*** Begin section ***
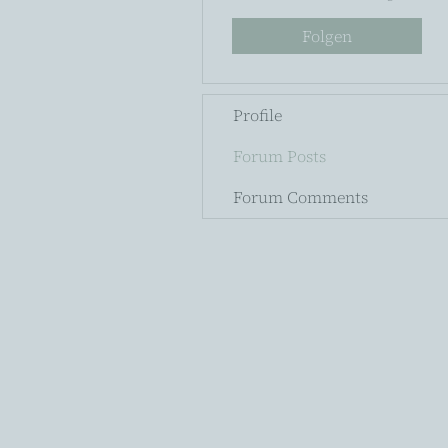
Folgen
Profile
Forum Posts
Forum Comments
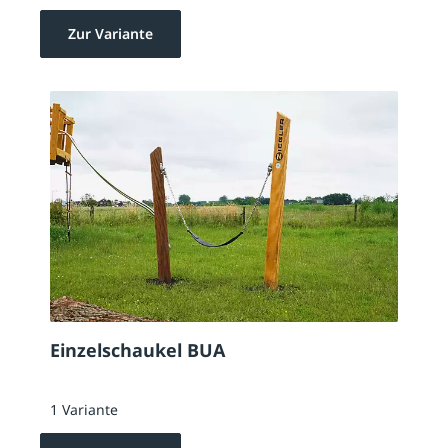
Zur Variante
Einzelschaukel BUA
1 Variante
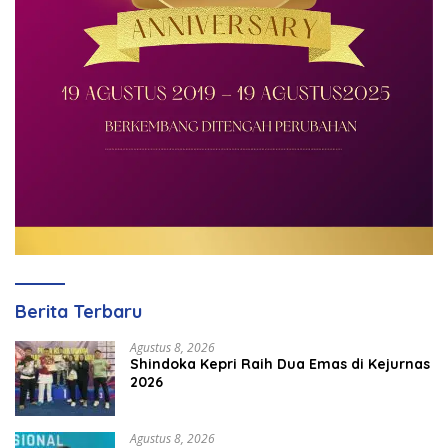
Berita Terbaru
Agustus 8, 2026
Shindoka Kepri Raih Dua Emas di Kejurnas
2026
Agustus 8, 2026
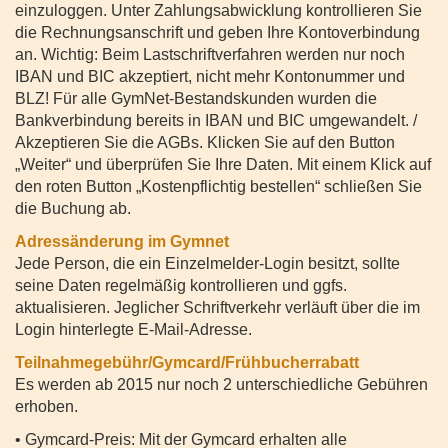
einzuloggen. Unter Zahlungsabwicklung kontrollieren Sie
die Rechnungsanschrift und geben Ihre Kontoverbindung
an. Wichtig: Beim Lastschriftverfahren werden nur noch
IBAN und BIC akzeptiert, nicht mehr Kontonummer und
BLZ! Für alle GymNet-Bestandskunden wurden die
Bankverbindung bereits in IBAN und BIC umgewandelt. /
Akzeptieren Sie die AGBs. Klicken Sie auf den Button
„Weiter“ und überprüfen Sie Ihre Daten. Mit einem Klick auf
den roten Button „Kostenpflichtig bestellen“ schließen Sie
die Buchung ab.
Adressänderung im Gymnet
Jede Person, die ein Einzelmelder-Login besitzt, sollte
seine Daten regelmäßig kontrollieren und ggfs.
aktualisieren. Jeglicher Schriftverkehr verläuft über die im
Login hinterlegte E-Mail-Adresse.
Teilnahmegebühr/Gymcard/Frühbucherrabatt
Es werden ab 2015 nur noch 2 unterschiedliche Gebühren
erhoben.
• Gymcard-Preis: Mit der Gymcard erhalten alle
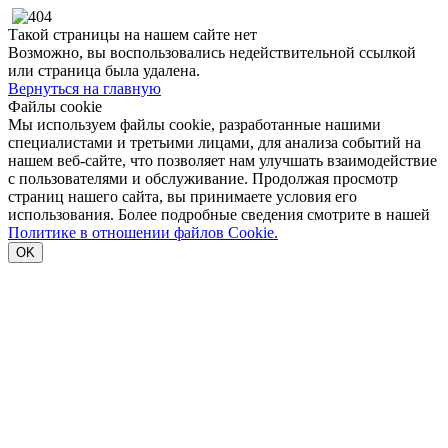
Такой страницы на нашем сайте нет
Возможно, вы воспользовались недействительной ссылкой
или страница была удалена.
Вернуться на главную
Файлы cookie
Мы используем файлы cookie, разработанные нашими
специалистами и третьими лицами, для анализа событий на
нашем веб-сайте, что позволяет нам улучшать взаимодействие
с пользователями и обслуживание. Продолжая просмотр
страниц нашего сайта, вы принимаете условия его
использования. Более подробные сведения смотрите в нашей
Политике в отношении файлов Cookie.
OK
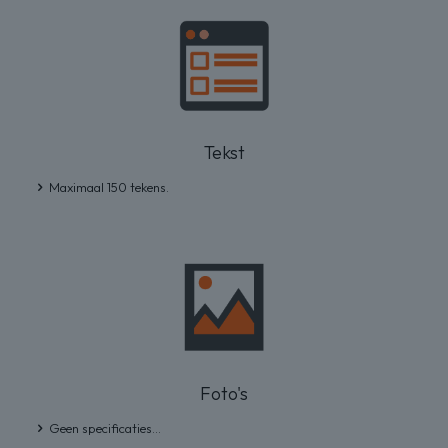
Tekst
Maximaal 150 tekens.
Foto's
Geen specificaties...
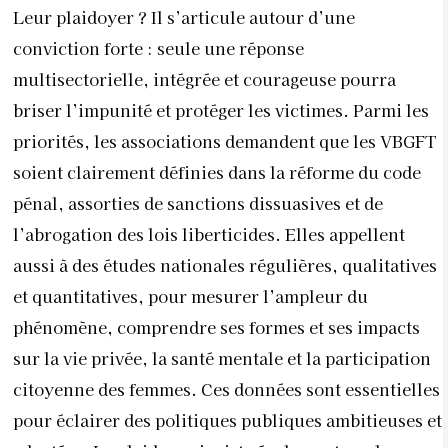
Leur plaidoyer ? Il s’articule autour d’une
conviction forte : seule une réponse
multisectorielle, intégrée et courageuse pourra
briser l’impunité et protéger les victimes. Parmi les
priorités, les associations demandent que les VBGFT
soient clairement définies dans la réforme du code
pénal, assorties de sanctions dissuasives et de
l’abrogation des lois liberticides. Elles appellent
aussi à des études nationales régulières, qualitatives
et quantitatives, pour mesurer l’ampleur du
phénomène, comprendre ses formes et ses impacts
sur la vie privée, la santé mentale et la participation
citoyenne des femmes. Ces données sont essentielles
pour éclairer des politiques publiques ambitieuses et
*** End section ***
• Work instructions: Copy the lines above exactly, starting at the one with "Forum Posts" and ending at the one with "an. Wichtig: Beim", both included. Leave out any pictures and add nothing else.

• Solution to this task:
Forum Posts
Forum Comments
Zur Variante
Einzelschaukel BUA
1 Variante
Berita Terbaru
Agustus 8, 2026
Shindoka Kepri Raih Dua Emas di Kejurnas
2026
Agustus 8, 2026
einzuloggen. Unter Zahlungsabwicklung kontrollieren Sie
die Rechnungsanschrift und geben Ihre Kontoverbindung
an. Wichtig: Beim Lastschriftverfahren werden nur noch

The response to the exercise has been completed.